After Shenzhen's first attempt to create a management company in Shenzhen following the Hong Kong mode of managing properties was approved, owners in the East Lake Beautiful Court became the first people in China to receive paid service for security, sanitation and the maintenance of buildings and public facilities.
This practice is of great importance in the property management history of Shenzhen because it broke the firmly rooted method of managing properties, in which government took responsibility for providing services without charging management fees, a fact which resulted in poor service due to chronic shortages of fund. Under the old system, residents were constantly frustrated by the miserable service, even though the government was shelling out mountains of money each year to pay for it.
The free market approach proved a successful one, and eventually the practice was expanded to areas like office buildings and industrial areas. And today property management has become an essential part of people's daily life as its services have continued to expand into hospitals, banks, airports, parks and hotels, and its content extended to household services, corporate image design and the organizing of community cultural activities.
Characteristics
Shenzhen now boasts of over 1,100 registered property management companies. Among them there are nationally famous brand-enterprises like Vanke, Kingdi and Zhonghai. Though different enterprises have their own unique characteristics in service, all seem to agree that their success is due to the healthy property market.
If the introduction of the property management system in 1980 was the first turning point of the industry, the second one was reached in 1988 when all the residential property management divisions under the Shenzhen Housing Bureau, institutions that acted the role of property managers under the old system, were transformed into property management companies with the nature of enterprises. These changes threw the property management companies into the often severe competition of the market economy.
To win over market share, quality service was the only key. Ever since the reform in 1988, regulators have put the quality of services as the first priority. Following the establishment of the quality management system, operating qualification and charging rates of the management companies were linked to the quality of their services. And the system that required working certificates for all management employees helped build a professional managing team in Shenzhen over a surprisingly short period of time. To stand out from the competition, training classes were set up and cross-country business exchanges were organized in different companies. Over the past 20 years, more than 30,000 people have received professional training in property management and these people have made remarkable contributions to the development of the management industry across the country.
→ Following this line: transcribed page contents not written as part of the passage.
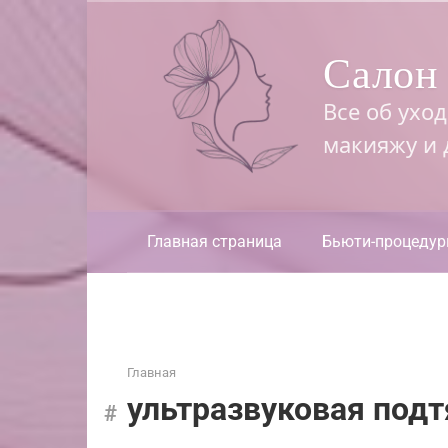
Перейти
к
Салон 
контенту
Все об ухо
макияжу и
Главная страница
Бьюти-процеду
Главная
ультразвуковая под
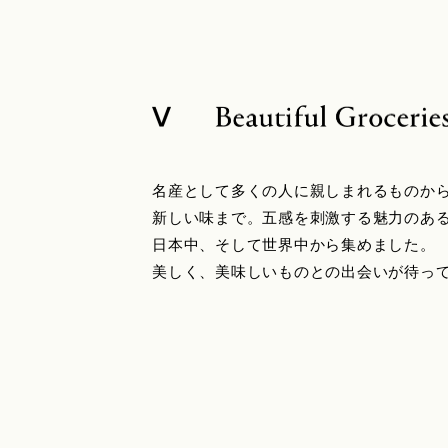
名産として多くの人に親しまれるものか
新しい味まで。五感を刺激する魅力のあ
日本中、そして世界中から集めました。
美しく、美味しいものとの出会いが待っ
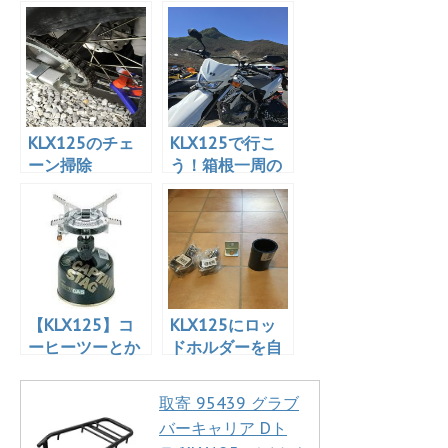
りプチツー
KLX125のチェ
KLX125で行こ
ーン掃除
う！箱根一周の
旅 その2 箱
根湯本〜大湧谷
で黒たまご？
2017.05.27
【KLX125】コ
KLX125にロッ
ーヒーツーとか
ドホルダーを自
ラーツーとかし
作してみる
たいのだよ
取寄 95439 グラブ
バーキャリア Dト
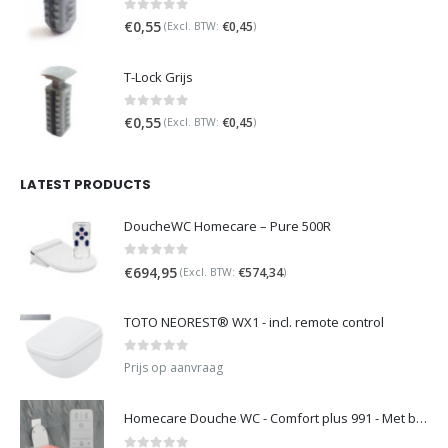
0
out of 5
€
0,55
€
0,45
(Excl. BTW:
)
T-Lock Grijs
0
out of 5
€
0,55
€
0,45
(Excl. BTW:
)
LATEST PRODUCTS
DoucheWC Homecare – Pure 500R
0
out of 5
€
694,95
€
574,34
(Excl. BTW:
)
TOTO NEOREST® WX1 - incl. remote control
0
out of 5
Prijs op aanvraag
Homecare Douche WC - Comfort plus 991 - Met brilverwarming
But the most distinctive feature of Shenzhen's property management industry has been the building of an open and transparent competition mechanism. It started with the opening bid for the property management contract of the Ludancun Housing Estate held by the Shenzhen Housing Bureau in 1996, and is now still the most common way of selecting property management companies in Shenzhen.
The importance of this openness has been tremendous. From it the tenders learned about the cruelty of market economics while at the same time property owners became aware of their rights.
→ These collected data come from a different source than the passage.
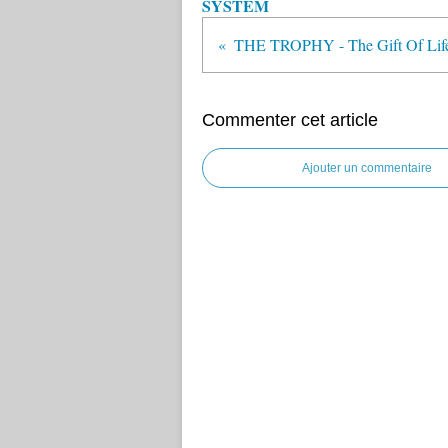
SYSTEM
Commenter cet article
Ajouter un commentaire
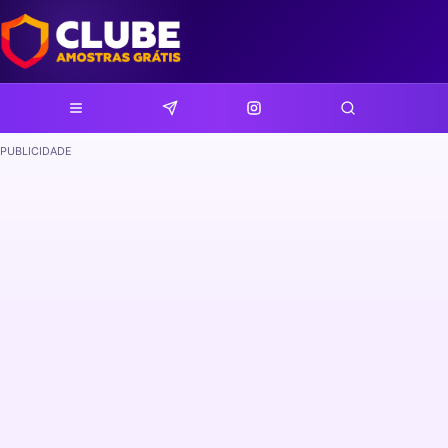
PUBLICIDADE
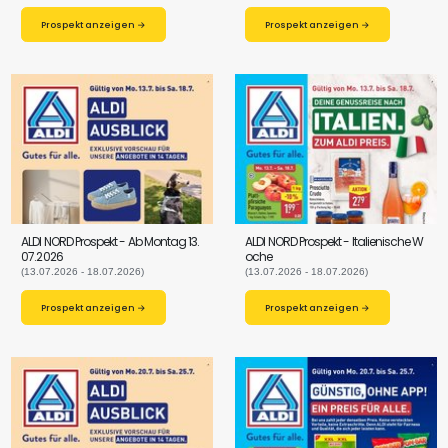
Prospekt anzeigen →
Prospekt anzeigen →
ALDI NORD Prospekt - Ab Montag 13.
ALDI NORD Prospekt - Italienische W
07.2026
oche
(13.07.2026 - 18.07.2026)
(13.07.2026 - 18.07.2026)
Prospekt anzeigen →
Prospekt anzeigen →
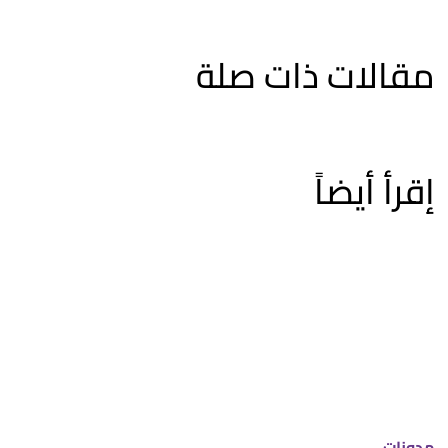
مقالات ذات صلة
إقرأ أيضاً
مدونات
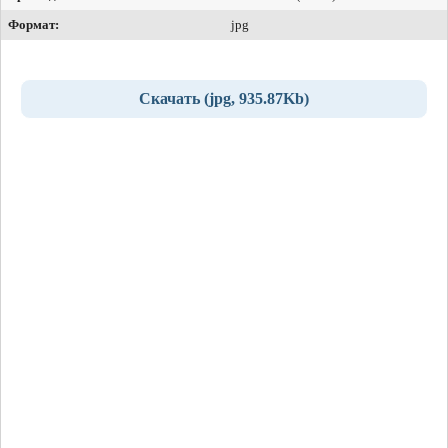
Формат:
jpg
Скачать (jpg, 935.87Kb)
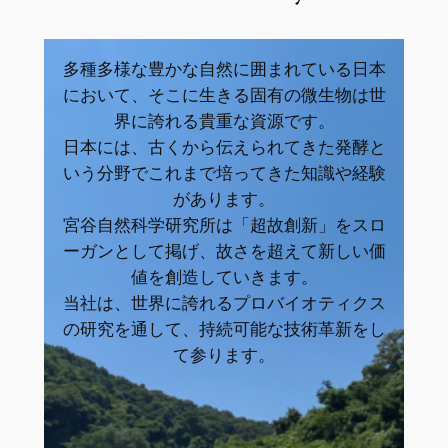
多種多様な豊かな自然に囲まれている日本
において、そこに生きる固有の微生物は世
界に誇れる貴重な資源です。
日本には、古くから伝えられてきた発酵と
いう分野でこれまで培ってきた知識や経験
があります。
宮谷自然科学研究所は「超故創新」をスロ
ーガンとして掲げ、故さを超えて新しい価
値を創造していきます。
当社は、世界に誇れるプロバイオティクス
の研究を通して、持続可能な技術革新をし
て参ります。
"Before that owners were passive receivers of our service. But as the bidding system was introduced, our roles changed: owners now spell out their requirements and property management companies do all they can to meet these requirements. This is not a change in operating concept, but a result of the industry's need to meet market demands," Li Lixin, general manager of the Zhonghai Property Management Company, commented.
The real frontier of this industry has yet to be fully explored. For outside Shenzhen is the rest of China, with countless millions of people eager to dive into a lifestyle that Shenzheners now take for granted.